Archives du 04/09/2019

« Rêves de jeunesse », un film d’Alain Raoust : solidement vivants

On peut compter les films qui font beaucoup de bruit et ne gravent pas une jolie musique dans la mémoire et il y a ceux qui travaillent juste en sens contraire.

Celui d’Alain Raoust (ancien prof de cinéma à Paris VIII), Rêves de jeunesse, appartient à la deuxième catégorie.

Une sorte de météorite en celluloïd tombé au milieu d’une déchèterie située dans les gorges du Verdon, un film tout à la fois mélancolique et tonique, poétique et politique.

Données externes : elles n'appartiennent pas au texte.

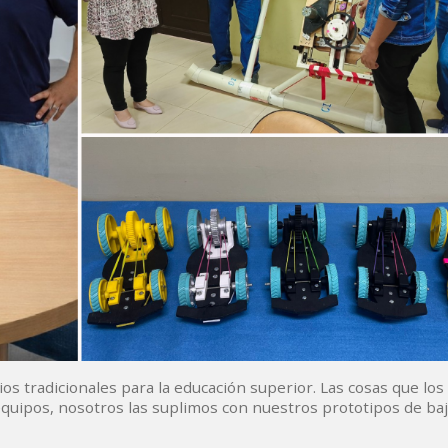
ios tradicionales para la educación superior. Las cosas que los
equipos, nosotros las suplimos con nuestros prototipos de baj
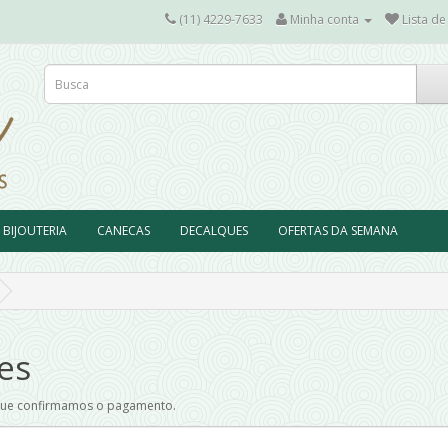
(11) 4229-7633
Minha conta
Lista de
BIJOUTERIA
CANECAS
DECALQUES
OFERTAS DA SEMANA
es
m que confirmamos o pagamento.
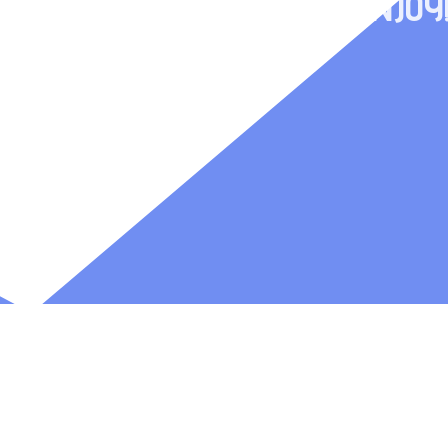
Come, grab a beer... And ENJOY!!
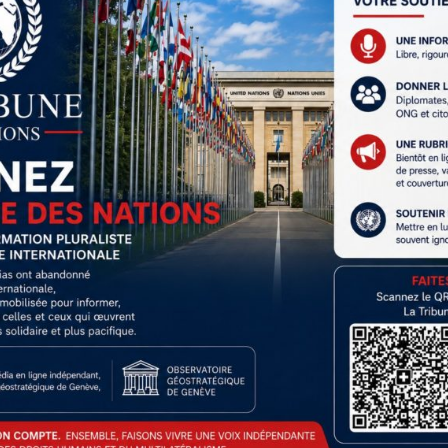
, une amélioration des relations entre grandes puissances pourrai
secteur clé pour l’économie saoudienne. Cette stabilité pourrait,
nœuvre de l’Iran, dont l’économie souffre des sanctions et de la vo
e, en facilitant le dialogue entre les États-Unis et la Russie, l’Arabi
cer sa stature internationale. Elle redéfinit également les rapport
ique à l’Iran dans la quête d’influence au Moyen-Orient.
ne, en jouant un rôle central dans la médiation entre Washington
s du pouvoir au Moyen-Orient. Cette initiative place Riyad en posit
oir son influence régionale s’éroder face à cette nouvelle donne g
Next Article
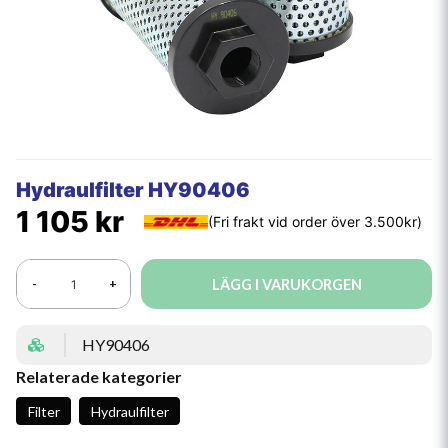
Hydraulfilter HY90406
1 105 kr
LÄGG I VARUKORGEN
-
+
HY90406
Relaterade kategorier
Filter
Hydraulfilter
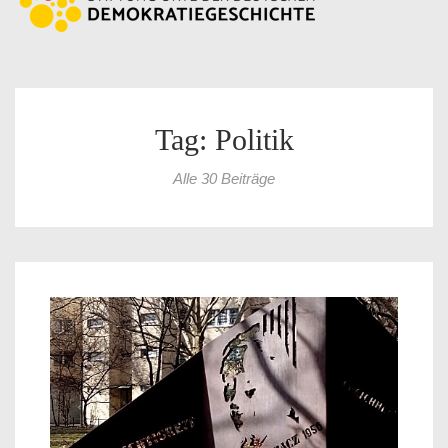
Tag: Politik
Alle 30 Beiträge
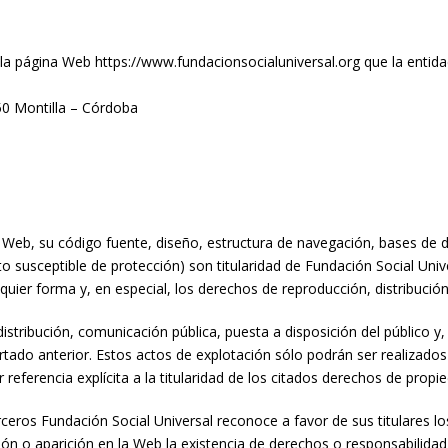
 de la página Web https://www.fundacionsocialuniversal.org que la en
50 Montilla – Córdoba
 Web, su código fuente, diseño, estructura de navegación, bases de d
o susceptible de protección) son titularidad de Fundación Social Univ
uier forma y, en especial, los derechos de reproducción, distribució
istribución, comunicación pública, puesta a disposición del público y,
artado anterior. Estos actos de explotación sólo podrán ser realizado
referencia explícita a la titularidad de los citados derechos de propi
erceros Fundación Social Universal reconoce a favor de sus titulares
ción o aparición en la Web la existencia de derechos o responsabilida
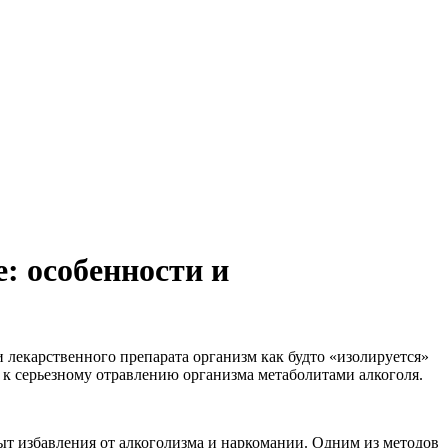
: особенности и
 лекарственного препарата организм как будто «изолируется»
 к серьезному отравлению организма метаболитами алкоголя.
т избавления от алкоголизма и наркомании. Одним из методов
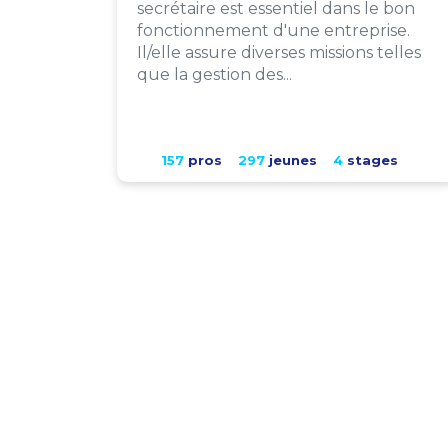
secrétaire est essentiel dans le bon
fonctionnement d'une entreprise.
Il/elle assure diverses missions telles
que la gestion des...
157
pros
297
jeunes
4
stages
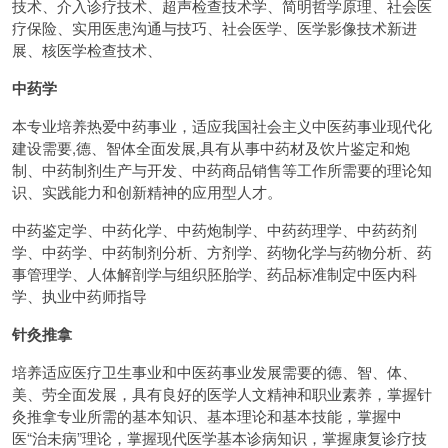
技术、介入诊疗技术、超声检查技术学、简明哲学原理、社会医
疗保险、实用医患沟通与技巧、社会医学、医学影像技术新进
展、核医学检查技术、
中药学
本专业培养热爱中药事业，适应我国社会主义中医药事业现代化
建设需要,德、智体全面发展,具有从事中药材及饮片鉴定和炮
制、中药制剂生产与开发、中药商品销售等工作所需要的理论知
识、实践能力和创新精神的应用型人才。
中药鉴定学、中药化学、中药炮制学、中药药理学、中药药剂
学、中药学、中药制剂分析、方剂学、药物化学与药物分析、药
事管理学、人体解剖学与组织胚胎学、药品标准制定中医内科
学、执业中药师指导
针灸推拿
培养适应医疗卫生事业和中医药事业发展需要的德、智、体、
美、劳全面发展，具有良好的医学人文精神和职业素养，掌握针
灸推拿专业所需的基本知识、基本理论和基本技能，掌握中
医“治未病”理论，掌握现代医学基本诊病知识，掌握康复诊疗技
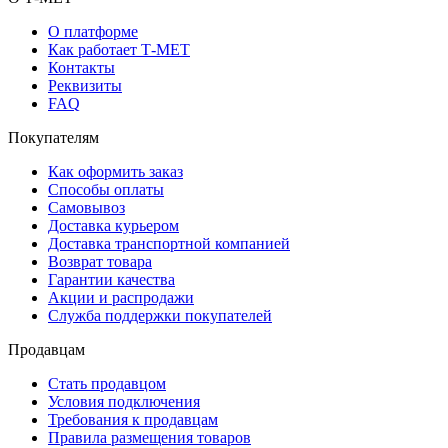
О платформе
Как работает Т-МЕТ
Контакты
Реквизиты
FAQ
Покупателям
Как оформить заказ
Способы оплаты
Самовывоз
Доставка курьером
Доставка транспортной компанией
Возврат товара
Гарантии качества
Акции и распродажи
Служба поддержки покупателей
Продавцам
Стать продавцом
Условия подключения
Требования к продавцам
Правила размещения товаров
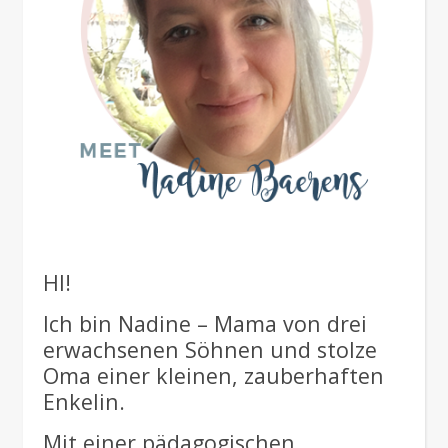
HI!
Ich bin Nadine – Mama von drei
erwachsenen Söhnen und stolze
Oma einer kleinen, zauberhaften
Enkelin.
Mit einer pädagogischen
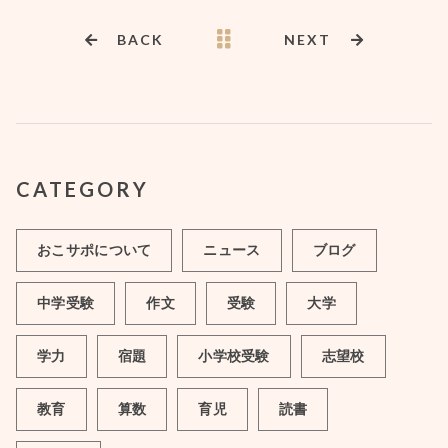
BACK
NEXT
CATEGORY
おこサポについて
ニュース
ブログ
中学受験
作文
受験
大学
学力
宿題
小学校受験
志望校
教育
算数
育児
読書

L’héroïne, Salomé (très fine Salomé Richard) débarque dans ce lieu – là où l’on jette ce que l’on a consommé – pour un job d’été. Elle y rencontre une fille extravertie (pétulante Estelle Meyer) puis Clément (jeu délicat de Johann Zimmer), frère de Mathis, lui qui hante cet endroit, ressemblant à un décor de western, depuis qu’il a été tué par les forces de l’ordre lors d’une manifestation dans une Zad.

« Un pays qui flingue sa jeunesse est un pays mourant » dit Clément. Près de la benne, la nuit, un cycliste (Jacques Bonnafé) perd les pédales.

Au loin, la promesse d’une île et d’une cabane dans les bois (Henry-David Thoreau sans doute lu après Auguste Blanqui) prend forme. Le rêve est là, le paysage paraît si calme, l’exil hors de la société serait une possibilité. Le trio utopiste vit sa jeunesse au soleil, les taches de rousseur de Salomé se reflétant dans l’eau vive. La guitare scande les gouttes de chaleur.

Ce très beau film, sorti le 31 juillet, et vu le 26 août, n’était plus accessible (hier) que dans deux salles à Paris : L’Archipel (10e), une seule séance le lundi, et le Studio Galande (5e), une séance le lundi également.

La production capitalistique des films français (troisième long-métrage d’Alain Raoust), et leur distribution, ne risquent hélas pas de s’améliorer avec la nomination récente à la tête du CNC de Dominique Boutonnat, une connaissance d’Emmanuel Macron.